During the opening ceremony of the 1996 Atlanta Olympics, an old man strode into the stadium. Far from frail despite his advanced age, he had a youthful spring in his step. Bill Clinton, watching the ceremony from his presidential box, was impressed. In front of a global audience, he gave the old man thumbs up.
The old man was 98-year-old Leon Štukelj, a legendary Slovenian gymnast. He was introduced to the world in Atlanta as the world’s oldest living Olympic gold medalist. He had won his first two gold medals 72 years earlier, at the 1924 Paris Olympics. Those were Yugoslavia’s first Olympic medals, and a national holiday was proclaimed upon his return. Four years later, he took home three medals from the Amsterdam Olympics -- two of them were gold. He even competed at the 1936 Berlin games, Hitler’s infamous Olympics, where he capped his long career with a silver medal. During his long sporting career, he won a total of 20 medals at major international competitions.

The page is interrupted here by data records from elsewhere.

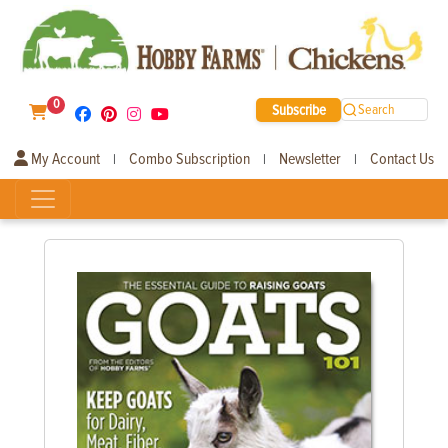
0
Subscribe
Search
My Account
Combo Subscription
Newsletter
Contact Us
|
|
|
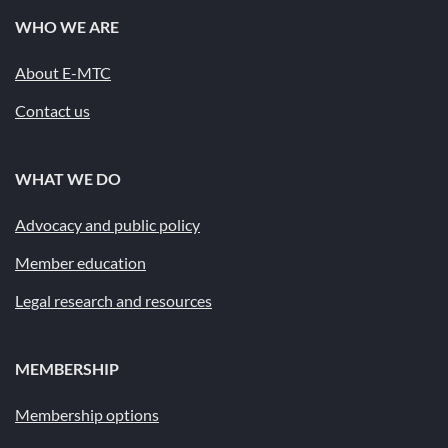
WHO WE ARE
About E-MTC
Contact us
WHAT WE DO
Advocacy and public policy
Member education
Legal research and resources
MEMBERSHIP
Membership options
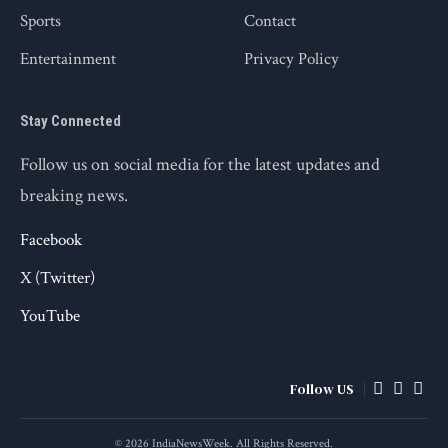
Sports
Contact
Entertainment
Privacy Policy
Stay Connected
Follow us on social media for the latest updates and
breaking news.
Facebook
X (Twitter)
YouTube
Follow US
© 2026 IndiaNewsWeek. All Rights Reserved.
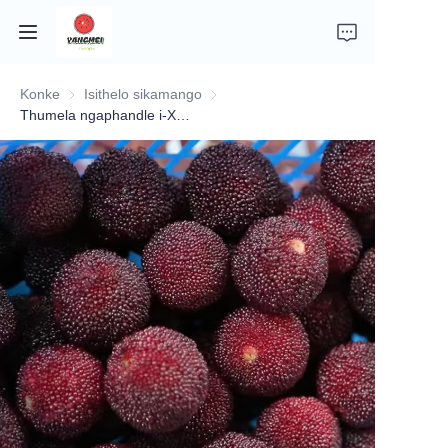
Konke
Isithelo sikamango
Isithelo sikamango
ikhaya
Thumela ngaphandle i-Xianju yangmei(biqi )
Isingeniso senkampani
Izithelo
Izitshalo
Imifino
Izindaba
Mayelana nokuthunyelwa nokulethwa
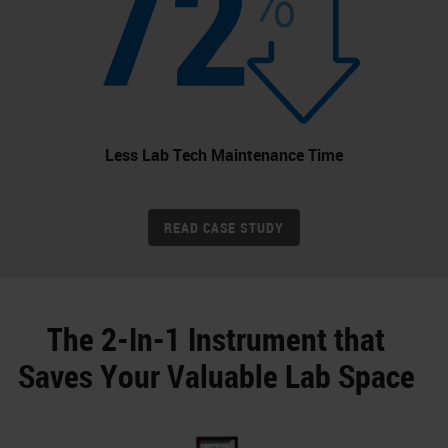
Less Lab Tech Maintenance Time
READ CASE STUDY
The 2-In-1 Instrument that
Saves Your Valuable Lab Space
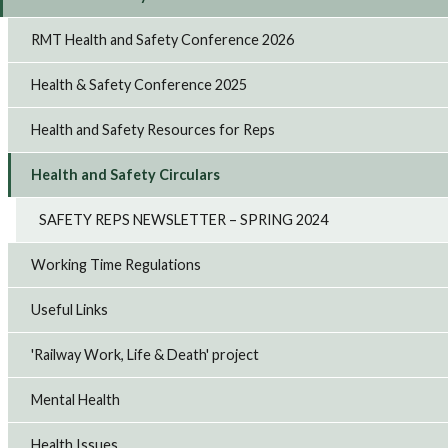
RMT Health and Safety Conference 2026
Health & Safety Conference 2025
Health and Safety Resources for Reps
Health and Safety Circulars
SAFETY REPS NEWSLETTER – SPRING 2024
Working Time Regulations
Useful Links
'Railway Work, Life & Death' project
Mental Health
Health Issues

A judge by profession, the soft-spoken Štukelj was unpopular with the postwar Communist authorities. Since he supported an anti-Communist resistance movement during World War II, he was even briefly imprisoned after the conflict. In the following decades, he was simply ignored.
After independence, however, Štukelj quickly became a proud symbol of Slovenian sporting achievement. Two arenas were named after him – one in his native Novo Mesto, the other in Maribor, where he had lived most of his life. Maribor also has a square bearing the gymnasts’ name. Several stamps and the five tolar coin bore Štukelj’s image, and his birthday was celebrated around the country.
Štukelj died in late 1999, just days before his 101st birthday. He remains a Slovenian legend, however.